Camping in the dunes, my kids and I read and sat and talked outside, ate by a fire, lazed in the sun, dove into waves, slept on the ground. We agreed on the important things: food, shoes, paths to hike, the distance from the site to pee. I watched my children, all at different points on the trail to adulthood. They sang and screamed and fought like kids, but like adults they collected wood, made fires, tied ropes, brewed coffee, hiked solo, read DH Lawrence, played Soduko.
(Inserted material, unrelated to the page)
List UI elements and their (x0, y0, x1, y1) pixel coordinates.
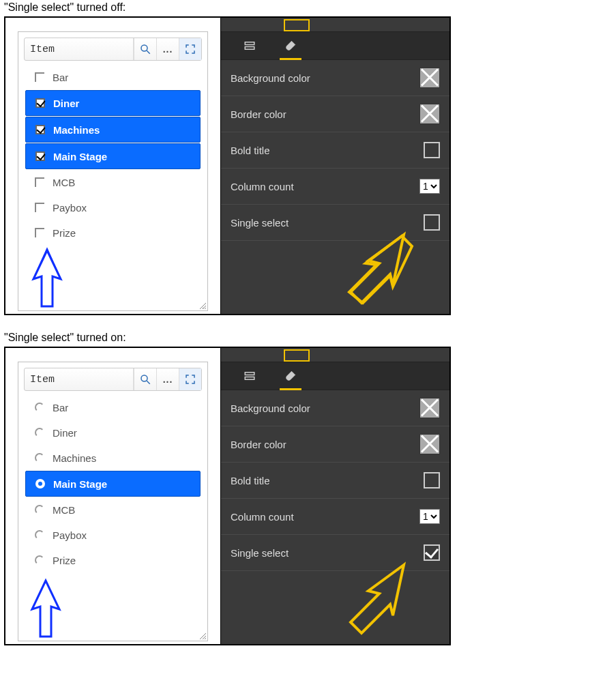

Back home in real life, somewhat sated, I was surprised to feel a new and incredibly strong aversion to the electronically connected life, the life we all lead. My dislike was a deep and serious. Neurotic. Practically pathological. Easily I avoided the computer for days — which I’d never done before. At the mere thought of logging on I became anxious. I shed tears. I fantasized I could divide my life on the job (soon to restart) from my real, internal life. I dreaded the screen, commitments to people, the onerous attention required. I would not email friends, I would phone. I would not post “farewell” messages; perhaps online friends might even miss me. But I didn’t give a damn. It felt good.
Have you ever felt this way?
For 4 days I happily puttered along in my delusion, cleaning and cooking and generally taking care. But, as they say, life happens. I woke up Thursday knowing I could no longer indulge an offline dream. I was acting like a baby. Only the completely independent individual can afford the luxury of withdrawing from the electronic universe.
So I put on the coffee water, steeled myself, and waded into Gmail — where important messages were awaiting.
Obviously, I’m back. But I’m different now.